Can basis vectors have fractions? So I was diagonalizing a matrix in a book, and one of the basis vectors was [3/2, 1], after doing the problem, the answer in the book was different than mine. It came with an explanation, and in it the basis vector was [3,2]. They are the same thing, just multiples of each other, so I was curious, is it mandatory to take fractions out of a basis vector?
 A: It is not. If $v$ is a member of some basis, then we can substitute $cv$ for any non-zero constant $c$ of the reals (or the underlying field in the general case).
A: In short, the answer is no, it is not mandatory - but there is some terminological confusion both in the question and other answers, which I will try to say something about.
You shouldn't really say that $(3,2)$ and $(\frac{3}{2},1)$ are the same thing - they aren't - but they are scalar multiples of one another. This means they are both bases for the same $1$-dimensional space (although not the same basis). Since you mention a matrix, you are probably looking for eigenvectors (i.e. a basis of each eigenspace), so it might be less confusing to say eigenvector than basis vector (or not, depending on context).

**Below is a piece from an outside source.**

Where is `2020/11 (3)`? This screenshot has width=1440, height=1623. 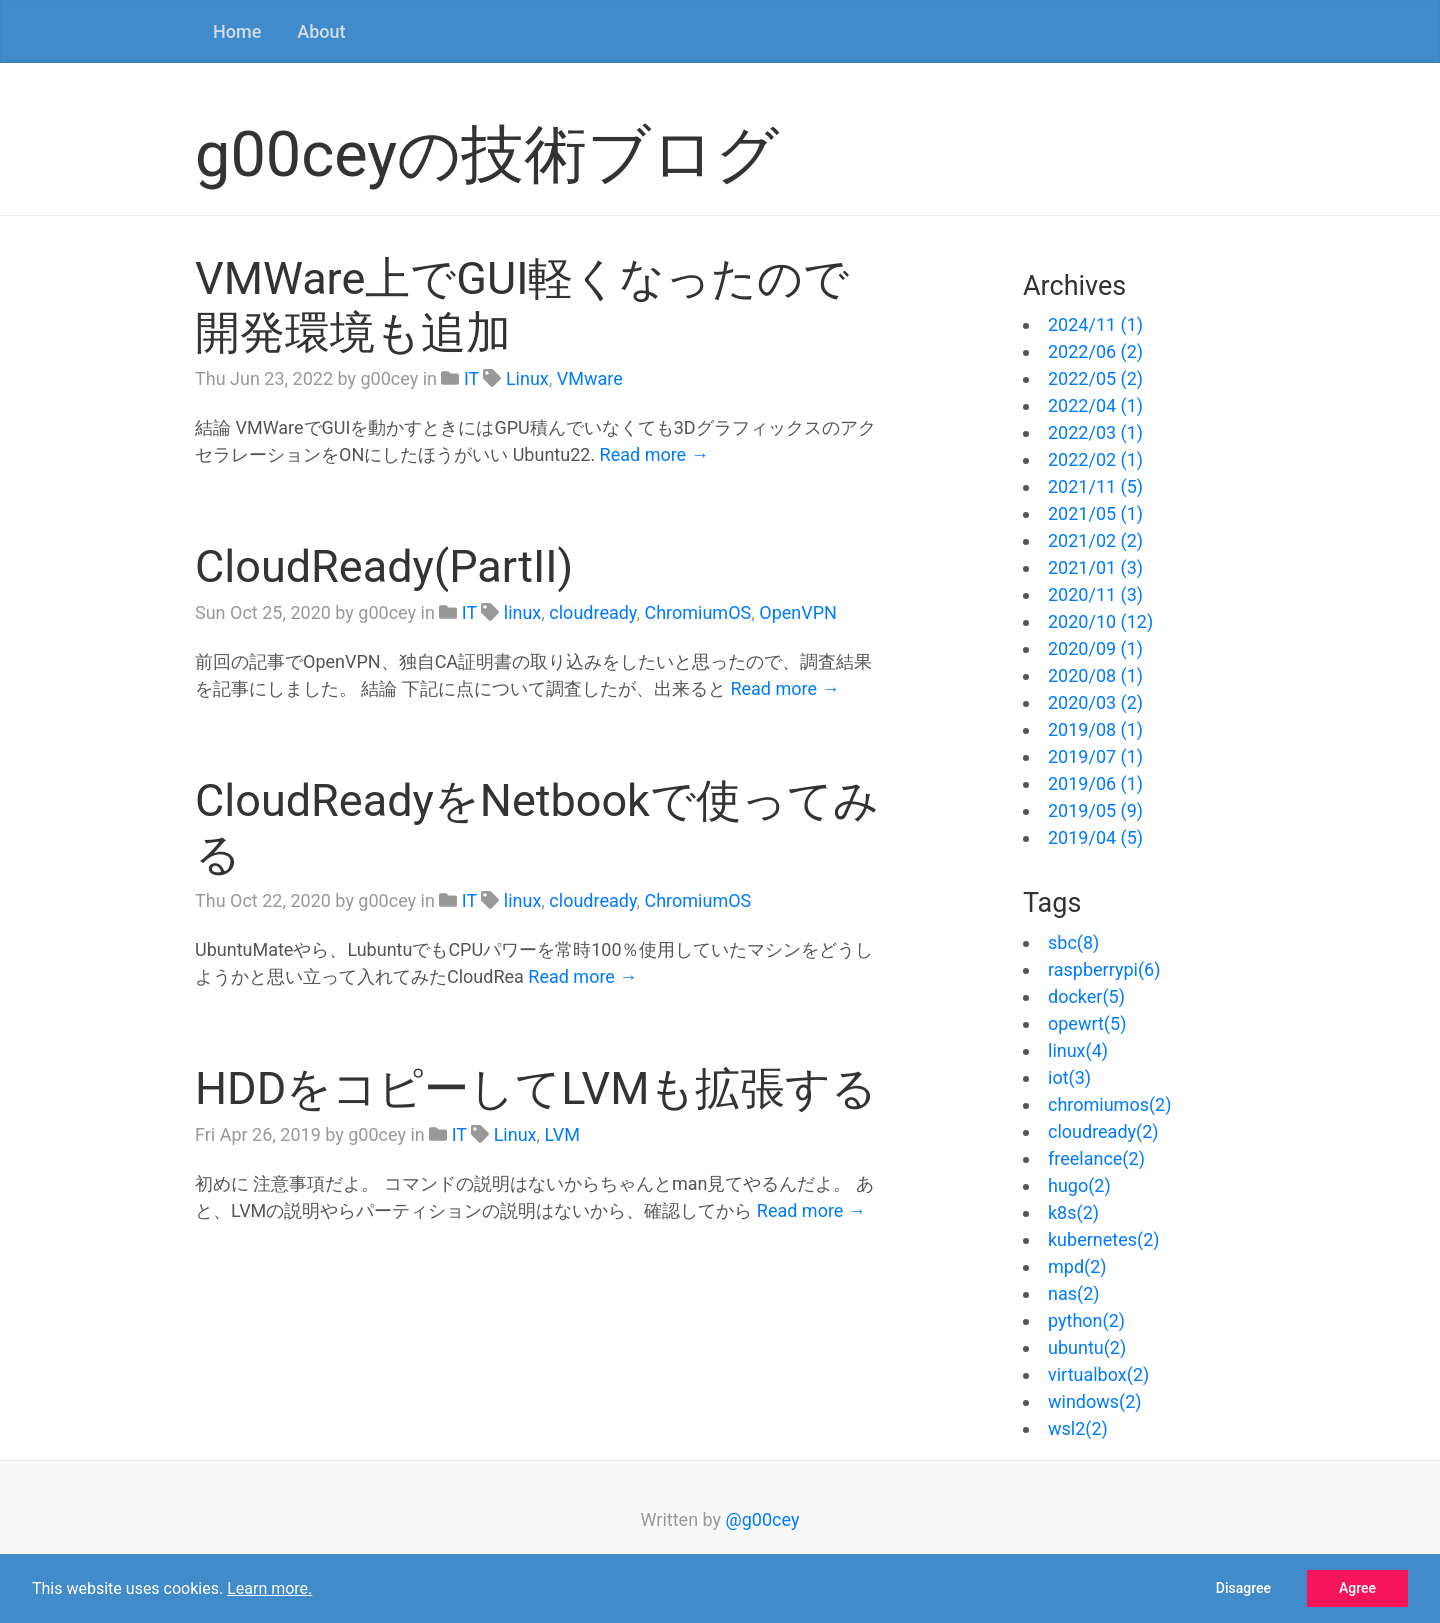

One further point - more things are vector spaces than $\mathbb{Q}^n$, so it doesn't even always make sense to "take out fractions". (Even in $\mathbb{R}^n$, no scalar multiple of $(1,\pi)$ has integer entries, and there are vector spaces like the set of continuous functions $\mathbb{R}\to\mathbb{R}$, whose elements aren't "lists of numbers").
A: You are right and they are also right. This is because multiplication by non-zero constants does not affect the span of the basis nor the linear independence of the vectors in that basis. You should be able to see this quite obviously once you think about it.